Ambassador Karl Eikenberry

He had graduated from West Point a year before Petraeus. Fluent in Chinese, he had a hard-charging reputation. Serving under him was like an apprenticeship with a pirate captain, according to former junior officers.

 United Nations Ambassador Susan Rice:

A former Rhodes Scholar who was a top Obama foreign policy adviser during the 2008 campaign, Rice had been something of a prodigy in Bill Clinton's administration, serving at 33 years old as the assistant secretary of state for African affairs.

Gen. David Petraeus:

Petraeus had almost redefined the notion of warfare, authoring the new Counterinsurgency Field Manual and implementing it in Iraq. ... A new kind of soldier in the Petraeus mold had to be a social worker, urban planner, anthropologist and psychologist.

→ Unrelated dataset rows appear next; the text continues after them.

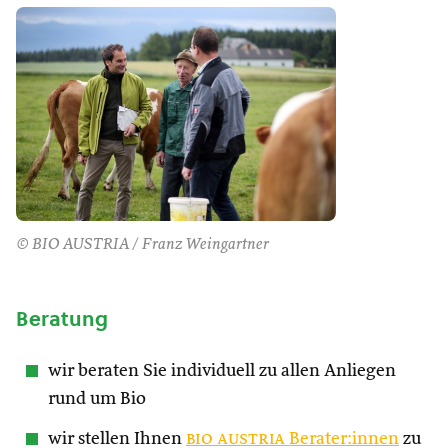
© BIO AUSTRIA / Franz Weingartner
Beratung
wir beraten Sie individuell zu allen Anliegen
rund um Bio
wir stellen Ihnen
bio austria
Berater:innen
zu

Perhaps no general in America had been held in such near-universal esteem since General Dwight David Eisenhower after victory in World War II. Young-looking with his neatly parted brown hair, Petraeus could pass for a 35-year-old. He had few hobbies--no fishing, no hunting, no golf. When he jogged, it was "'physical training." He could run five miles in about 30 minutes. A solid pace put him in a good mood and helped with sleep. "I prefer running to Ambien," he had said. When he read a book, it was often about a renowned general. He had a Ph.D. from Princeton, finishing the course work in double time, just two years. When his 92-year-old father died in the summer of 2008, Petraeus did not attend the funeral but stayed in Iraq to oversee the war.

He put other workaholics to shame, monitoring military business and his personal e-mail day and night. His new office on the second floor of the Central Command headquarters in Tampa, Florida, made the bridge of Starship Enterprise seem modest ...

The Iraqis called him "King David." Some on his staff called him "The Legend of lraq." Colleagues believed that Petraeus was so competitive that he preferred fighting a war when the odds were against him, even with both hands tied behind his back, so that his eventual victory would be all the greater.